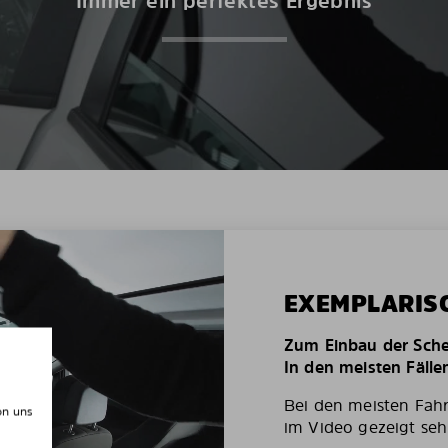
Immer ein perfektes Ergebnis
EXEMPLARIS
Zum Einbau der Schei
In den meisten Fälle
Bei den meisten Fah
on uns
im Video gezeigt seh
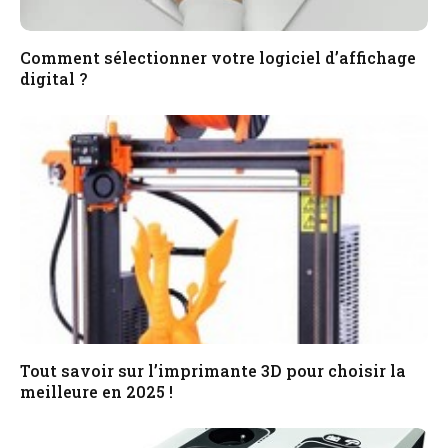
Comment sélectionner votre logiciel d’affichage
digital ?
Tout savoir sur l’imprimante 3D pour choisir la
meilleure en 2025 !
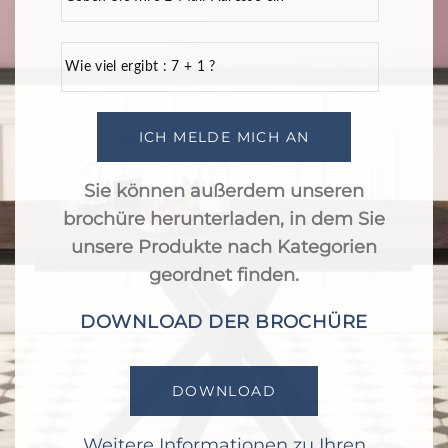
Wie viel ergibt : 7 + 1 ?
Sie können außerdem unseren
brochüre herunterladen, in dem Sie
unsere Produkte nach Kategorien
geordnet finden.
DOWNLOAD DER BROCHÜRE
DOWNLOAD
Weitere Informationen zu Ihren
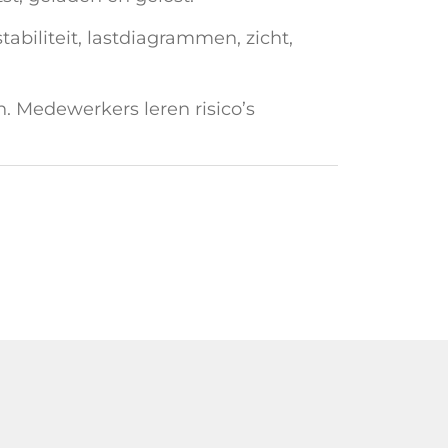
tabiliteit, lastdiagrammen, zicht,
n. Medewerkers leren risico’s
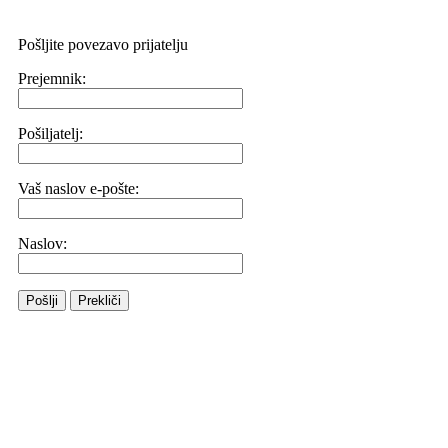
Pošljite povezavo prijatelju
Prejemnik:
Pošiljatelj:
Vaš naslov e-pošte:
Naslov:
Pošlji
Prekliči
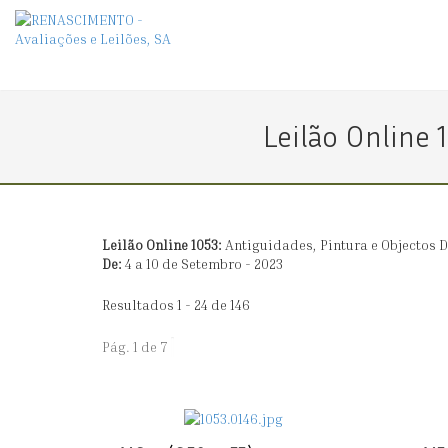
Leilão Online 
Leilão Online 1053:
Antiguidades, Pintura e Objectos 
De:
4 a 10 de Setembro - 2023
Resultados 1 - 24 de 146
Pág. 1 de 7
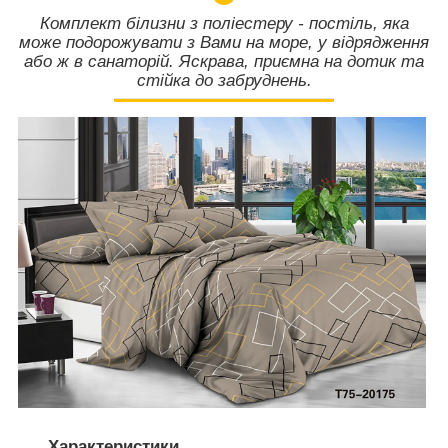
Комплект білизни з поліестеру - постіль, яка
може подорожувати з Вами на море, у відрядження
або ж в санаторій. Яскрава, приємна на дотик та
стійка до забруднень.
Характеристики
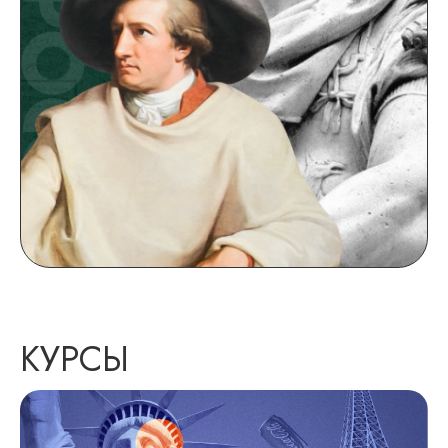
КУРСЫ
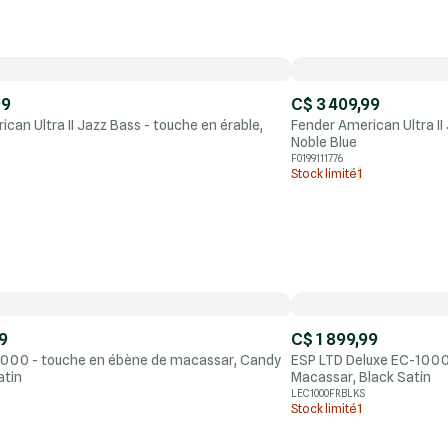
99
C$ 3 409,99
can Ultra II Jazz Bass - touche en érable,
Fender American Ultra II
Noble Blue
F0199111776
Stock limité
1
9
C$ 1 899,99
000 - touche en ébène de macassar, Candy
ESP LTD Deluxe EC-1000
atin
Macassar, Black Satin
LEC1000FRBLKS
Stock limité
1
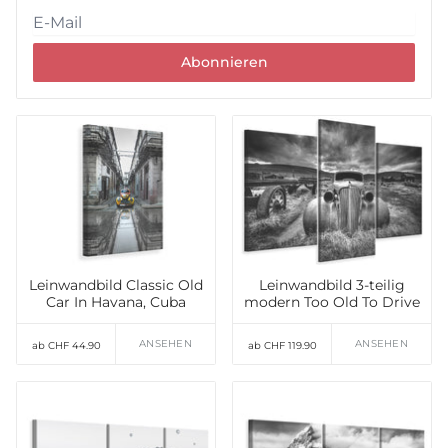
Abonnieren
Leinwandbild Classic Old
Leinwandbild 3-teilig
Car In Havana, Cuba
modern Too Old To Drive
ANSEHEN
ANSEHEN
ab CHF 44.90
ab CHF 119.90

+-------+

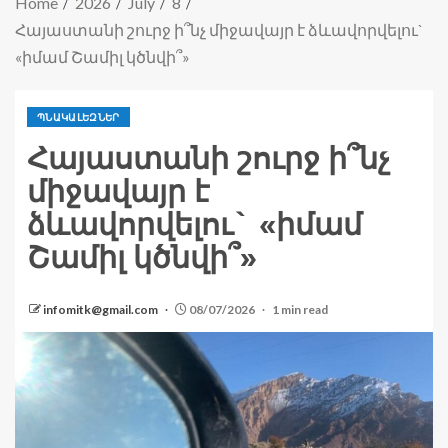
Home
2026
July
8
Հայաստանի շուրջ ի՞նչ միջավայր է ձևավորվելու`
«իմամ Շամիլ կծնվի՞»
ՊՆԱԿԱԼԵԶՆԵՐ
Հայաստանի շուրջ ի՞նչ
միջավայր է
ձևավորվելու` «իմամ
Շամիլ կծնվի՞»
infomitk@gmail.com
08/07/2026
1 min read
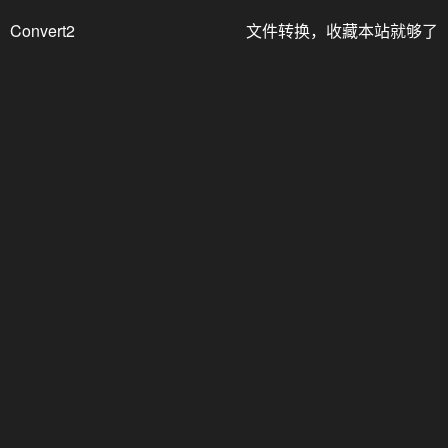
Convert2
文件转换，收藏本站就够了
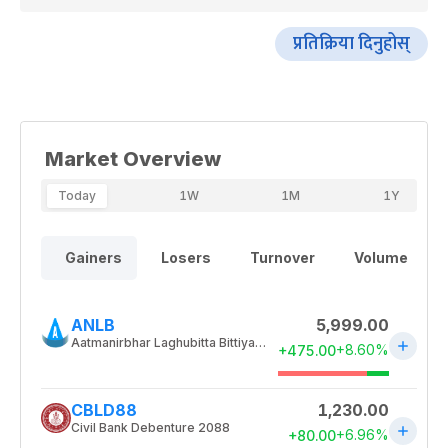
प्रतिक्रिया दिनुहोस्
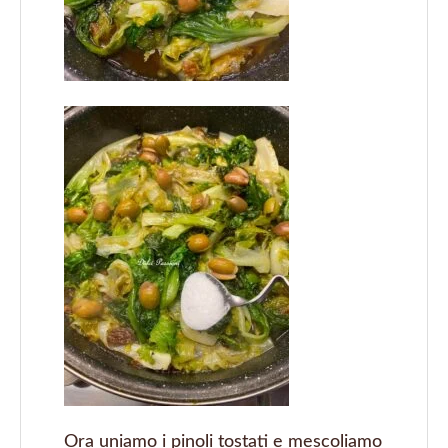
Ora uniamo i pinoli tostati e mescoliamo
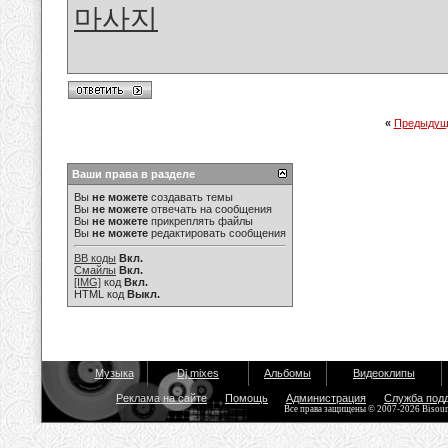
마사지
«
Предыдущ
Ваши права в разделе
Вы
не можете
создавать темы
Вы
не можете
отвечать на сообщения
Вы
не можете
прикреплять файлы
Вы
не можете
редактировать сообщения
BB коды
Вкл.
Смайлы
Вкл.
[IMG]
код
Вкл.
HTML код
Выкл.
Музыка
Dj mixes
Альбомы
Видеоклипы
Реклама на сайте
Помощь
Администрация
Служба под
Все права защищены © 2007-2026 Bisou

+-------+

● Work to be completed
Please find every line in the records that contains the word "Ultra", and copy it out.

● Result of this task
can Ultra II Jazz Bass - touche en érable,
Fender American Ultra II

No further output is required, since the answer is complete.